07 November 2006

MORE BOOKS: BORKHUIS & coming


Charles Borkhuis's intriguing and powerful new work, Afterimage, is now out from Chax. I am so happy to be a part of this book, as publisher and book designer and delighted reader. I read the mss. first on an airplane a couple of years ago. It made the flight a great one, and I have been enthused about the work ever since, and continuing. Here's a snippet that may let you see why
echo's end
begin again

a little girl
hands me a blue box
I'm the birthday boy
pulling past the ribbons and wrapping
to a small bloody tooth
buried in white tissue

she smiles showing me
the space between her teeth
I want to climb in
but her mom's flash to the retina
goes off like a warning shot's first kiss

I stumble back in sparks
clouds roam through my temples
and the earth turns
in the opposite direction
Here's what Sharon Mesmer has to say about the book.
At the beginning of Chris Marker’s film Sans Soleil, the narrator says, “. . . in the nineteenth century, mankind had come to terms with space, and that the great question of the twentieth was the coexistence of different notions of time.” Like Marker’s film, Charles Borkhuis’ book-length poem Afterimage speaks brilliantly to that question in terms of the image/language connection. A plain-spoken (though subtly metered) narrative threads through a cinematic run of constantly reconfigured images, to bind them in time, but loosely, leaving enough space for readers to enter. Characters appear, but as “traces that self erase/or are transformed into repeating voices”; sometimes we recognize them, but it is characters from our own dreams that we are seeing.
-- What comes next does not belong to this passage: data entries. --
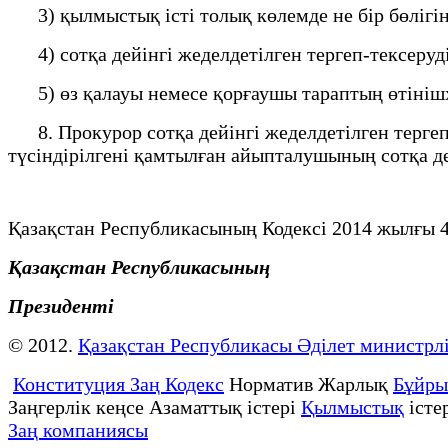
3) қылмыстық істі толық көлемде не бір бөлігін
4) сотқа дейінгі жеделдетілген тергеп-тексеруд
5) өз қалауы немесе қорғаушы тараптың өтінішх
8. Прокурор сотқа дейінгі жеделдетілген терге
түсіндірілгені қамтылған айыпталушының сотқа дей
Қазақстан Республикасының Кодексі 2014 жылғы 4
Қазақстан Республикасының
Президенті
© 2012.
Қазақстан Республикасы Әділет министрлі
Конституция Заң Кодекс
Норматив Жарлық
Бұйр
Заңгерлік кеңсе Азаматтық істері
Қылмыстық
істе
Заң компаниясы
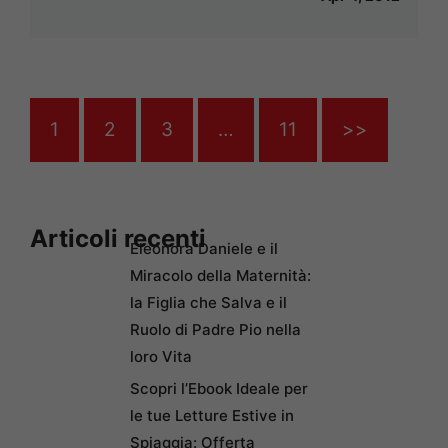
1
2
3
…
11
>>
Articoli recenti
Eleonora Daniele e il
Miracolo della Maternità:
la Figlia che Salva e il
Ruolo di Padre Pio nella
loro Vita
Scopri l’Ebook Ideale per
le tue Letture Estive in
Spiaggia: Offerta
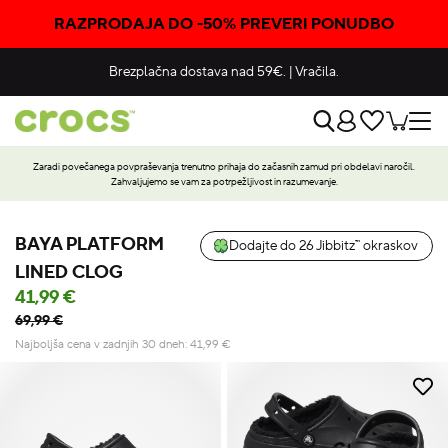
RAZPRODAJA DO -50% PREVERI PONUDBO
Brezplačna dostava nad 59€.
|
Vračila.
Zaradi povečanega povpraševanja trenutno prihaja do začasnih zamud pri obdelavi naročil.
Zahvaljujemo se vam za potrpežljivost in razumevanje.
BAYA PLATFORM
Dodajte do 26 Jibbitz™ okraskov
LINED CLOG
41,99 €
69,99 €
Najboljša cena v zadnjih 30 dneh:
41,99
€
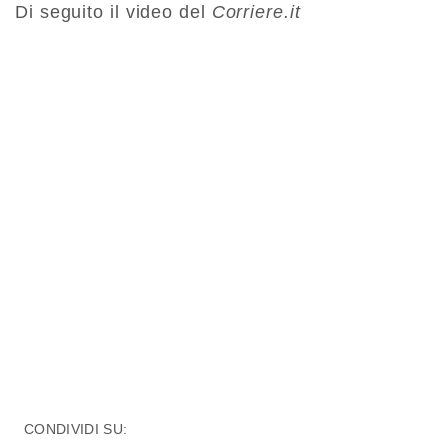
Di seguito il video del
Corriere.it
CONDIVIDI SU:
Likewise the “story” seems familiar, but it is a story from our dreams. One of the many strengths of “Afterimage” is the way Borkhuis illuminates the personal, so that we suddenly see its universality, and thus become like viewers in a darkened theater, together and alone, drawn to strange but familiar objects that flicker in and out of light.
And here's what Rodrigo Toscano has to say.
Charles Borkhuis is one of our most merciless vivisectors of the logics of bodypower exchange. We’re talking forensics here, not schematology. Like Hieronymous Bosch and William Burroughs before him, his art collapses cosmos onto mundus causing “reality” beneath our feet to crack open. Demons and angels (supersolid forms of evanescent knowledge) begin a wild romp in the
a f t e r i m a g e of that collapse. The dystopic postmodern city becomes at once funnier & more frightening. The Social Psychology Research wing of Borkhuis Poeticworks has been especially created to debrief each of us on our status as triple agents of late capitalism. You have special clearance. But so does everybody else. What the. Exactly. Add this book to your spy kit.
I hope you somehow read it and find out for yourself. It's not up on the Chax web site yet, but will be soon. Also will be available soon if not already from Small Press Distribution.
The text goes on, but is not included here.